Resilience engineering is becoming a required practice as people begin to expect
services to be available nearly 100% of the time. We have the same requirements
of the systems that sustain us: ecosystems, anatomical systems. Our world is one
complex adaptive system after another.
<!--more-->
If you consider our anatomy, we have redundant systems: 2 lungs, 2 kidneys, 2
halves of the brain, 2 arms, 2 legs, etc. In cases where one of the components
is degraded, the other component is able to pick up some of the slack to sustain
life.
Because we are building systems, we as engineers must be acutely aware of how we
intend to build resilience into our systems.
## What is a system?
A system is a number of connected entities. Connected in this sense could be via a TCP
connection or it could be connected by an asynchronous delivery mechanism such
as a queue.
## What does it mean to be Complex?
Complexity is a little different in systems than in the other areas we
see it in our code. We have analysis tools that can tell us if code is too
complex based on certain criteria: long functions, too many if statements, etc.
This is complexity within a certain scope, but complexity in systems
means more connections of components. The complexity of the components
themselves are irrelevant. It doesn't matter if the component is a simple
web server or a Postgres database with 1000s of partitioned tables.
In systematic complexity the number of _connected_ components is what matters
and measuring the number of "hops" between components.

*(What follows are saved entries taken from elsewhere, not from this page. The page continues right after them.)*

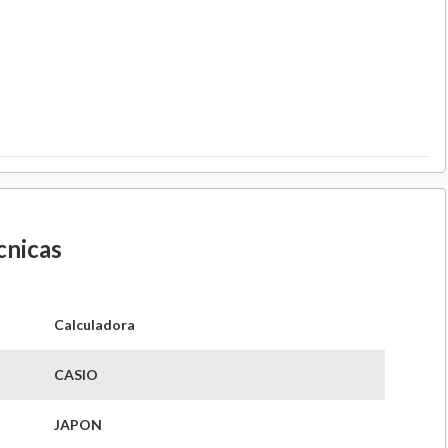
cnicas
Calculadora
CASIO
JAPON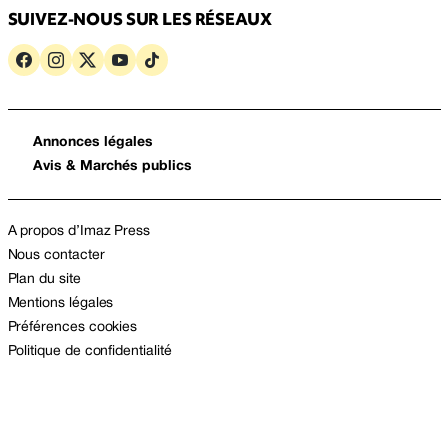
SUIVEZ-NOUS SUR LES RÉSEAUX
Annonces légales
Avis & Marchés publics
A propos d’Imaz Press
Nous contacter
Plan du site
Mentions légales
Préférences cookies
Politique de confidentialité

We'll dive into this more
in a bit.
## What does it mean to be adaptive?
Adaptive systems are systems in which the behavior of the system changes in
response to changes in connections and the state of those connections.
## 3 properties of complex systems
### Unpredictability
Each component has it's own behaviors and because of the highly connected nature
of complex systems coupled with non-linear behaviors, it is not possible to
determine what the state of the system will be in the future. This is why during
outages and incidents multiple causes will be at play.
The unpredictability of complex systems means that we cannot predict ways in
which a system will fail, so we must have contingencies for **when systems fail,
not if**.
### Susceptibility to Contagion
Anomalies in a system can spread at a rapid rate in complex systems because of
the highly connected nature of them. A good example of this in software systems
is "cascading failures" that start when one component fails and the failure of
that component seems to spread to other components.
### Modularity - Failure Domains
Modularity is that although a complex system may be highly connected, parts of
the system emerge as entire failure domains. Think of your data tier. You may
run a clustered database like Cassandra, MongoDB, XtraDB, Galera, or
Postgres-XL. This does not insulate it from failure. Loss of quorum can lead to
unavailability for example.
Modularity is defined as well as a system is connected, some parts are more
connected than others.
![[adaptive-systems-modularity.png]]
*A somewhat typical application architecture*
## Resilience
Resilience is how we need to combat the uncertainty of a complex system. We
cannot enumerate and predict all the failure modes of a system, but we can build
contingencies for unavailability of any component. This is how We already build redundancy
into our systems. We deploy multiple instances of software, we have
active/passive configurations, etc. By employing software resiliency patterns
such as circuit breakers, bulkheads, timeouts, deadlines, and fast failures
(just to name a few) we can accept and embrace the modularity in systems.
### Redundancy
Redundancy helps mostly with failures internal to a component. A server fails, a
network is partitioned, but redundancy allows us to handle the loss. Sometimes
this means needing to have awareness of other members in a clustered
configuration but a server failure should not impact the availability of another
component. That is where modularity and resilience patterns come in.
### Define Failure Domains - Modularity
Recognizing the failure domains of a system let you define areas to employ
resilience patterns against. You know that the database is a failure domain
eventhough individual component failure is isolated by use of redundant
instances. If the database becomes unavailable, your service can still degrade
gracefully and handle failure, creating an adaptive user experience in the face
of overt failure.